Amnesty International have written to Premier League chief executive Richard Masters asking him to examine the human rights record of Saudi Arabia's Crown Prince.
Mohammad bin Salman is leading a consortium that is set to buy Newcastle United from Mike Ashley for a reported £300million (€339million).
In the letter, Amnesty UK’s Director Kate Allen says there are “serious questions for the Premier League to address” concerning the deal.
Bin Salman, Amanda Staveley's PCP Capital Partners and the Reuben Brothers private equity and investment firm are due to seize control of the Premier League side in the coming days.

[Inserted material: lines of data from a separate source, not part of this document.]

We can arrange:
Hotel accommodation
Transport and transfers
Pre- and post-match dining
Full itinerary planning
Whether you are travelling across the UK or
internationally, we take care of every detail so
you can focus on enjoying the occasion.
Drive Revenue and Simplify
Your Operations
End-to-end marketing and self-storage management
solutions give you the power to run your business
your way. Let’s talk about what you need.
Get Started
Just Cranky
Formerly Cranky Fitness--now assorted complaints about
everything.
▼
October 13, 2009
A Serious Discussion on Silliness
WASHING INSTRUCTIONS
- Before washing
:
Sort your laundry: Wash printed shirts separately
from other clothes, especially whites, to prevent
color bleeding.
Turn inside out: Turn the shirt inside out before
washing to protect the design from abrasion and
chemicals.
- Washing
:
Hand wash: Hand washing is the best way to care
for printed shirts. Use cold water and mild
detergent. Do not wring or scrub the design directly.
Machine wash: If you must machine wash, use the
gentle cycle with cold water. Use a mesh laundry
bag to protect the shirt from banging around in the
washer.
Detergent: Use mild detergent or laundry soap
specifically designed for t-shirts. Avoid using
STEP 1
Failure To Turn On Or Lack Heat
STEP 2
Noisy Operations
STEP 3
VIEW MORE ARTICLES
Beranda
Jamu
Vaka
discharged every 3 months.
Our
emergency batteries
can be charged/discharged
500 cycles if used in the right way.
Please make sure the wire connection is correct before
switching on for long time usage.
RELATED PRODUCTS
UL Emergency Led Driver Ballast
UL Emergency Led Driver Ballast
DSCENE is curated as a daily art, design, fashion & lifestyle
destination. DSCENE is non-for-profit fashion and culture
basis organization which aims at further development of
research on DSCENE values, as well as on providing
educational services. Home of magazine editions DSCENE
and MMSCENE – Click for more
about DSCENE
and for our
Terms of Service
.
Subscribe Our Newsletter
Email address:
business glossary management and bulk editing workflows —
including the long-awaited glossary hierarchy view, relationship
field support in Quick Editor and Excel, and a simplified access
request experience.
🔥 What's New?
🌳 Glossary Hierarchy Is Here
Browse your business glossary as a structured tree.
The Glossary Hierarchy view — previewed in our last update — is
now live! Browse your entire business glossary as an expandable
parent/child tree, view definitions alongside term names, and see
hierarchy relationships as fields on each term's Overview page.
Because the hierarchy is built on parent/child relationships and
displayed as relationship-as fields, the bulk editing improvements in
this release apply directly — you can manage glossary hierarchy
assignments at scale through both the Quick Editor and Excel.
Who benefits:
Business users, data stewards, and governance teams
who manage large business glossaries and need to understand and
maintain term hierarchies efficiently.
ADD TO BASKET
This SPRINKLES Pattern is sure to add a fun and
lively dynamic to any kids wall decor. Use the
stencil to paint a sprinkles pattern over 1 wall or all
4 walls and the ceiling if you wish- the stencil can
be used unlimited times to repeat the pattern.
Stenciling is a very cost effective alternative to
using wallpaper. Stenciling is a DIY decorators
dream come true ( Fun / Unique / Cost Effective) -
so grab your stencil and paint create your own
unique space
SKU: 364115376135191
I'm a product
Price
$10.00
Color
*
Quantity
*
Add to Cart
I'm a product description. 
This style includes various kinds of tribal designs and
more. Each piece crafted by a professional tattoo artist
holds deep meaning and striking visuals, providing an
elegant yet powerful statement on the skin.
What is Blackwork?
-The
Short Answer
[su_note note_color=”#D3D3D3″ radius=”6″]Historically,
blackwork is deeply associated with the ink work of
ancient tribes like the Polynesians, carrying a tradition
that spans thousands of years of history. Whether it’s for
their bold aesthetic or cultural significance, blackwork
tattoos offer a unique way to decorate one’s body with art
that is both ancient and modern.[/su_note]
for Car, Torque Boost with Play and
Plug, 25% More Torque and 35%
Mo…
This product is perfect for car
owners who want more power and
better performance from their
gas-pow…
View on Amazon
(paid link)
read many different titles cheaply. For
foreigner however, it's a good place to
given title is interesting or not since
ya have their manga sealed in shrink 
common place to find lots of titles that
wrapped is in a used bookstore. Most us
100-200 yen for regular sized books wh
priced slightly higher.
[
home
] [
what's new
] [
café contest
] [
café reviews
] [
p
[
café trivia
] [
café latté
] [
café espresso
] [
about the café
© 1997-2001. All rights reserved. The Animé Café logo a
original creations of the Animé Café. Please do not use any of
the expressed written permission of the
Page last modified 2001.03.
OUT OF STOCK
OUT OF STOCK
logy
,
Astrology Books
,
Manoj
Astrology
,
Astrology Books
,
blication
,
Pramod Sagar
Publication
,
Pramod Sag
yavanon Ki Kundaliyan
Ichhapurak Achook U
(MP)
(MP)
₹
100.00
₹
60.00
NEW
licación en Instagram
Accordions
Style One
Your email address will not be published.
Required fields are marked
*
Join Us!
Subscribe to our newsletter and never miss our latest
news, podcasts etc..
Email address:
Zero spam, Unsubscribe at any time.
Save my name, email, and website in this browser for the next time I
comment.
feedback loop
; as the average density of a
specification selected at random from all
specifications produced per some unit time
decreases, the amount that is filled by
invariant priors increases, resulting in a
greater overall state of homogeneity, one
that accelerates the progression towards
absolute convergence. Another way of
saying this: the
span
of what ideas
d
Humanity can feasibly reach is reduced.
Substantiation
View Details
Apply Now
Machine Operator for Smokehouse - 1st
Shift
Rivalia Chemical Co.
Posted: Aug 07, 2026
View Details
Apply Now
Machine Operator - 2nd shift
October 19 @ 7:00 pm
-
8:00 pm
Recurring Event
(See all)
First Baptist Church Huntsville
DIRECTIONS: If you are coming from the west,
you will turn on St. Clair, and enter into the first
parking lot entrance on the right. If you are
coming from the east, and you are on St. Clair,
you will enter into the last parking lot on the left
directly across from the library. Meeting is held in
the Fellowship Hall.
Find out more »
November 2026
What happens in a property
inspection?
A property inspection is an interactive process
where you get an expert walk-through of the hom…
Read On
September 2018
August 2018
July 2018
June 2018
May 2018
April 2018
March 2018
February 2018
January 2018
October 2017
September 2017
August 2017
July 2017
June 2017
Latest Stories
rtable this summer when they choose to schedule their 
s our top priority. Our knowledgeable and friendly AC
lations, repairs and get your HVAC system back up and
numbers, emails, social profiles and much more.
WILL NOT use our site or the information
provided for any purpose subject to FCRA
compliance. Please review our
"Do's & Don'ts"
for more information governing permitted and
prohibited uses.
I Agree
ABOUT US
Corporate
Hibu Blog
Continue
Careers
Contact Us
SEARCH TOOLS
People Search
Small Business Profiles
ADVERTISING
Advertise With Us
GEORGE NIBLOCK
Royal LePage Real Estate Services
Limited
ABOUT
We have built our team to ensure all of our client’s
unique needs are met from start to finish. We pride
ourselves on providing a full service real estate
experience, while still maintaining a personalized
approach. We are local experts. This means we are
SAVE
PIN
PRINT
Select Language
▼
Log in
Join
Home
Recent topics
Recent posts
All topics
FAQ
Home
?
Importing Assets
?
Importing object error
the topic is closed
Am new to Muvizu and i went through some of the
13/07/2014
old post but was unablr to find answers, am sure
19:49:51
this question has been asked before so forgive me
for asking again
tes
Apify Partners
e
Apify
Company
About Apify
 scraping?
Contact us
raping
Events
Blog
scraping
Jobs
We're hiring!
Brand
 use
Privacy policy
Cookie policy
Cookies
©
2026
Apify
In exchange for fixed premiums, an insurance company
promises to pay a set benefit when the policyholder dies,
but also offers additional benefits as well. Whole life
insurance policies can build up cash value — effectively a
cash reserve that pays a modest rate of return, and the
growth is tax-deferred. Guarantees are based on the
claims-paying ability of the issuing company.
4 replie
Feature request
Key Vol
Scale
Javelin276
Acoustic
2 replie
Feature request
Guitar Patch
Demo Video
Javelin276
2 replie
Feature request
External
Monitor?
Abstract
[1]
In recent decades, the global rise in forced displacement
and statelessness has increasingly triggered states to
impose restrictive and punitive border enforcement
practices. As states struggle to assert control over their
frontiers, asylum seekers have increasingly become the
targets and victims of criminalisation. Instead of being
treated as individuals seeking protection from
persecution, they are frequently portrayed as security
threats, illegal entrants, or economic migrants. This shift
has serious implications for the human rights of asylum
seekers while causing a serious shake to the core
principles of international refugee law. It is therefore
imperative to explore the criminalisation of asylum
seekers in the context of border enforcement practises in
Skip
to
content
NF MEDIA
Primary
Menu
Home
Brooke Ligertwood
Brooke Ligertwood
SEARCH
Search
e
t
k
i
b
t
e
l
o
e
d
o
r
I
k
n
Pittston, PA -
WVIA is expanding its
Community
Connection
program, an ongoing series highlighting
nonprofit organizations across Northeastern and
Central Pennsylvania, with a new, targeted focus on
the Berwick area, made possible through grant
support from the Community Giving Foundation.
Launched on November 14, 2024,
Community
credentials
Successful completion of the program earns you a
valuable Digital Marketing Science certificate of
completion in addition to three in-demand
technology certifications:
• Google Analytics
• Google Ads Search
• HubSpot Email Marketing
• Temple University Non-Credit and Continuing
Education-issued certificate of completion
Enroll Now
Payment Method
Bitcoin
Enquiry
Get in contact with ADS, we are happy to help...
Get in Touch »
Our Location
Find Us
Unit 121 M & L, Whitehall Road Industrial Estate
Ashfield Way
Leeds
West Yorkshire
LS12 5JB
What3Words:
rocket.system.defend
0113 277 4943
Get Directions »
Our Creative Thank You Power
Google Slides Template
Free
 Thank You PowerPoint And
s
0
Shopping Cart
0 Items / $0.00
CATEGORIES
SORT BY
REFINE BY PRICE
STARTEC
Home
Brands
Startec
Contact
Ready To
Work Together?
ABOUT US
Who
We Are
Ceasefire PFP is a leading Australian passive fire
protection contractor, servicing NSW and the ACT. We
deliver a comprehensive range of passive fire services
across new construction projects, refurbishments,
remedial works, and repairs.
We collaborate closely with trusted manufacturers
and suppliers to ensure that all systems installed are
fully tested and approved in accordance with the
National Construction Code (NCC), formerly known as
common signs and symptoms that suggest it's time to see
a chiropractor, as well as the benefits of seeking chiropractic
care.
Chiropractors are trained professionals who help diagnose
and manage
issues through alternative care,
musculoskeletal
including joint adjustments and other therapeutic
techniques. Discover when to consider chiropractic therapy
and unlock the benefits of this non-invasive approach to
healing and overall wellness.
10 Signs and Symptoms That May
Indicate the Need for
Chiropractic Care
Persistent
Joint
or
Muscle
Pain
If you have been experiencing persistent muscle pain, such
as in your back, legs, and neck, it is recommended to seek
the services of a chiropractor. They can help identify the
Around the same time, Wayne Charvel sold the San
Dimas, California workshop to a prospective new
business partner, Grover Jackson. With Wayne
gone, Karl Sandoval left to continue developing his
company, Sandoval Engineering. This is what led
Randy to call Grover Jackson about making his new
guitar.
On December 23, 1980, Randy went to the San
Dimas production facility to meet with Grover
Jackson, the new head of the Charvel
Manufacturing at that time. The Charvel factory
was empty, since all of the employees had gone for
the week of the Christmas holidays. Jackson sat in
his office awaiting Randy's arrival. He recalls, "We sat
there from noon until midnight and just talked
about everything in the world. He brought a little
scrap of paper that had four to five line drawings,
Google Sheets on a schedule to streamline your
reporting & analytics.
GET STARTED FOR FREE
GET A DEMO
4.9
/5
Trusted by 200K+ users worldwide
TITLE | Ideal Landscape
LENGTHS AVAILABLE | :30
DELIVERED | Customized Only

The involvement of the Saudi Crown Prince has led to renewed accusations of sportswashing, i.e. using a sporting investment to distract from human rights transgressions.
In Bin Salman's case, there are many such transgressions.
In 2019, bin Salman told CBS' 60 Minutes that he did not order the brutal death of journalist Jamal Khashoggi but did accept "full responsibility" for what he called a "heinous crime".
Amnesty's letter to Masters adds there have been other more recent human rights breaches "with government critics and human rights defenders arrested, tortured and put on trial, while at the same time there has been a marked increase in executions after unfair trials in the country."
In the letter, Allen explains:
"All businesses need to safeguard against any possible links to human rights violations, and English football is no different.
“We’re absolutely not saying who should end up running Newcastle United, but unless the Premier League pauses and looks seriously at the human rights situation in Saudi Arabia it risks becoming a patsy - a willing dupe of those trying to sportswash their abysmal human rights records.
“This is more than just a financial transaction - it’s an image-building exercise that draws on the prestige of the Premier League and the passion of Newcastle United’s fanbase.
“Whether or not this deal goes ahead, we’re calling on Newcastle United staff and fans to familiarise themselves with the dire human rights situation in Saudi Arabia and be prepared to speak out about it.
“At the very least, the Premier League should make a clear statement over how its owners and directors test has been applied in this case, and what assessment has been made of Saudi Arabia’s human rights record under Mohammad bin Salman’s leadership.”